Professor Klingenbeck sah großes Potenzial in Helga Hemala und förderte sie stetig. Adi Fischer nahm seine junge Kollegin weiterhin als sympathisches Mädchen wahr. Mehr vorerst nicht. Seine Ehe war zu diesem Zeitpunkt zwar schon ins Wanken geraten, allerdings nicht Helgas wegen. „Er hat das Leben genossen“, resümiert Helga Hemala-Fischer, die durchaus zugeben muss, dass ihr Liebster ein „Don Juan“ war. Verurteilt hat sie sein Verhalten, trotz vieler Tränen, nie. Weder damals als schwärmender Teenager noch heute als Witwe nach über 50 Jahren Ehe. „Man kann den Charakter eines Menschen nicht ändern“, sagt sie nachdenklich. Der Krieg habe ihrem Mann, Jahrgang 1930, die Jugend genommen. Er habe leben wollen, einfach nur leben: „Und er hat sich keine Gelegenheit dazu entgehen lassen.“
Das erste Balletttraining in Salzburg hat Helga Hemala-Fischer noch vor Augen, als wäre es gestern gewesen. Obwohl sie ihr Bestes gab, konnte sie mit den erfahrenen Profitänzerinnen, einige kamen von der Ballettakademie in Wien, tatsächlich nicht Schritt halten. Nach der Probe nahm die Ballettmeisterin Professor Dr. Hanna Kammer sie beiseite und fragte: „Mädele, willste nicht oder kannste nicht?“ Ein Urteil, das mitten ins Herz traf. Was tun? Als die Tränen getrocknet waren, suchte Helga sich Hilfe. Bereits am nächsten Tag stand sie bei dem jugoslawischen Solotänzer Boris Tonin zum Privatunterricht an der Ballettstange.

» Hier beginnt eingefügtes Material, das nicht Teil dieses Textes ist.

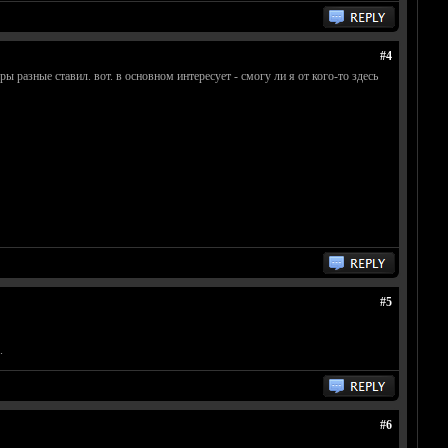
#4
ы разные ставил. вот. в основном интересует - смогу ли я от кого-то здесь
#5
.
#6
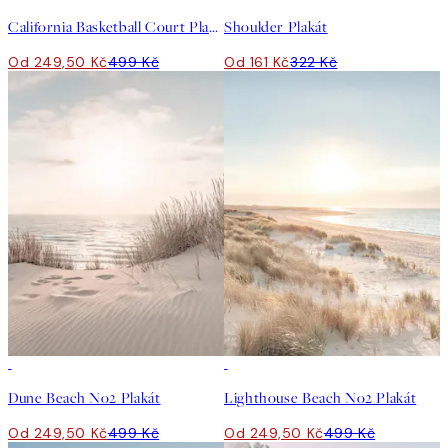
California Basketball Court Plakát
Shoulder Plakát
Od 249,50 Kč
499 Kč
Od 161 Kč
322 Kč
50%*
50%*
Dune Beach No2 Plakát
Lighthouse Beach No2 Plakát
Od 249,50 Kč
499 Kč
Od 249,50 Kč
499 Kč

Das war nicht immer leicht. Als sie einmal schwer erkältet den Privatunterricht absagen wollte, entgegnete Boris Tonin ungerührt: „Du müssen schwitzen, du werden gesund.“ Es dauerte ein Jahr, dann hatte sie es geschafft: Nicht nur, dass sie von nun an mit den anderen Tänzerinnen mithalten konnte, sie durfte sogar immer wieder als Solistin auftreten.

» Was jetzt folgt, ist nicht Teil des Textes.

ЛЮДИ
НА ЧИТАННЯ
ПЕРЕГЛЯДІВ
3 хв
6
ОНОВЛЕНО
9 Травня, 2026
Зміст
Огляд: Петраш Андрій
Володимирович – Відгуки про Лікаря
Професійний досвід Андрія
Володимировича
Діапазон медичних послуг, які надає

Helga war keine 19 Jahre alt, als der Direktor noch mehr als den Tanz in ihr sah. In Schauspiel und Märchen hatte er sie bereits eingesetzt. Helga durfte einige Rollen spielen und war dabei positiv aufgefallen. Ende September 1958 bat er sie um ein Vorsingen. Die junge Tänzerin sollte Soubrette werden. Das bedeutete, künftig nicht nur zu tanzen, sondern auch zu singen und zu spielen. Fritz Klingenbeck bezuschusste ihren Gesangsunterricht am Mozarteum. Am 18. Juni 1959 legte Helga die Prüfung für das neue Fach Soubrette ab. Von nun an war Adi Fischer ihr Spielpartner und Regisseur. Ihre erste Operette als Tanzsoubrette, „Die Csárdásfürstin“, ging 35 Mal vor begeistertem Publikum über die Bühne.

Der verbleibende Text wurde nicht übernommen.